By the early 1930s, the Cape Verdeans were the dominant part of the cranberry labor force. That they were non-white in a nation where whiter immigrant workers had more options makes this not surprising, even in Massachusetts. In 1929, with the Great Depression hitting hard, about half the Cape Verdeans lost their jobs. Ocean Spray was already the leader in the industry by this time and in 1931, that company faced a strike in Massachusetts. Again, this was brief, as the company president basically asked the workers where they were going to go and they didn’t have much of an answer to that, despite their desperation and poverty. But things just got worse and worse. Finally, in 1933, two farmworker organizers named Fred Wood and Daniel J. McIntosh started organizing the labor force. Even though they were white and the Cape Verdeans were not, many of the workers were quite interested. Moreover, the American Federation of Labor began showing greater interest as well in these workers. This was at the very beginning of the AFL being interested in any kind of farmworker organizing, which it had usually eschewed and left a big vacuum that the Industrial Workers of the World filled.
So in September 1933, about 1,800 cranberry workers were loosely affiliated members of the Cape Cod Cranberry Pickers Union. They applied for a charter with the AFL. They also demanded a return to 1929 wages. When the cranberry owners refused to negotiate, the CCCPU called a strike in some bogs and about 300 workers went on strike. So this was obviously a very small strike in the larger context of American labor history, but still important for this industry. The next day, 1,200 additional workers in the region joined the strike.
Of course, industry crushed the strike quickly.
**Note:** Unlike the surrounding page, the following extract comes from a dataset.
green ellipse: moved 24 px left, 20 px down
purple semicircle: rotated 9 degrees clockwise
There was no shortage of unemployed labor who would take the paltry 40 cents an hour the employers offered. The cops happily protected the scab workers. Then the growers had Wood and McIntosh arrested for fraud. See, law enforcement decided it was fraud to have workers sign union cards when the AFL had not yet officially chartered the union. Quite a commitment to impartial law enforcement there! The two organizers were sentenced to sixty days in jail for their real crime of organizing workers. The press of course played up all sorts of supposed threats of violence and the fear of workers communicating in Portuguese, which was of course their native language.
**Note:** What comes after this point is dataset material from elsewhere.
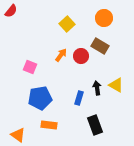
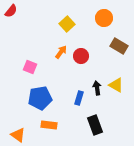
brown rectangle: moved 19 px right
orange arrow: moved 3 px up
So the strike only lasted about three weeks and Americans would get their topping to make Thanksgiving food marginally edible. Another organizing effort in 1934 faced the same state violence. Although New Deal labor law gave more workers a chance to organize, farmworkers were excluded from the era’s labor law so it could pass muster with the southern politicians refusing to vote for anything that could empower rural southern Black workers. Then in 1940s, canned cranberry sauce became popular and that massively undermined the labor force since the employers didn’t have to worry about damaging the fruit through machine picking since it would be turned into a jelly anyway. Most of the workers were let go and there was only a rump of workers left. Some of them even today though are Cape Verdean.